## What to produce
Please work out how many lines in the entries contain "платформа", then give that number with nothing added.
BEGIN Information supplied
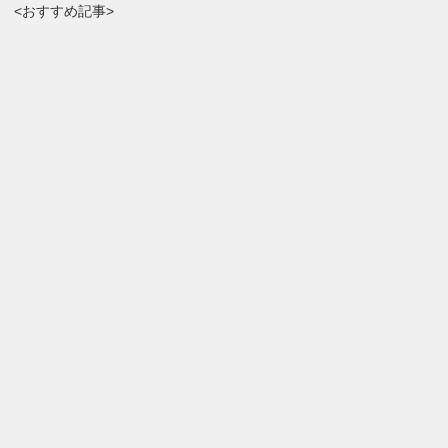
<おすすめ記事>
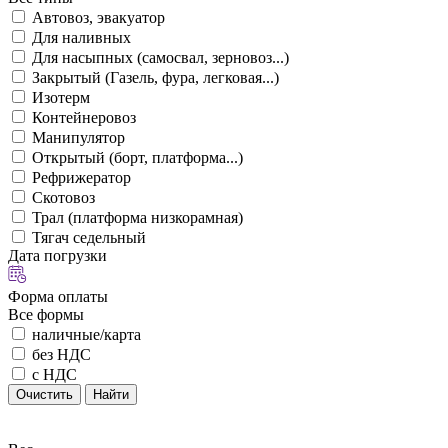
Автовоз, эвакуатор
Для наливных
Для насыпных (самосвал, зерновоз...)
Закрытый (Газель, фура, легковая...)
Изотерм
Контейнеровоз
Манипулятор
Открытый (борт, платформа...)
Рефрижератор
Скотовоз
Трал (платформа низкорамная)
Тягач седельный
Дата погрузки
Форма оплаты
Все формы
наличные/карта
без НДС
с НДС
Очистить
Найти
END Information supplied
## Answer to the problem
2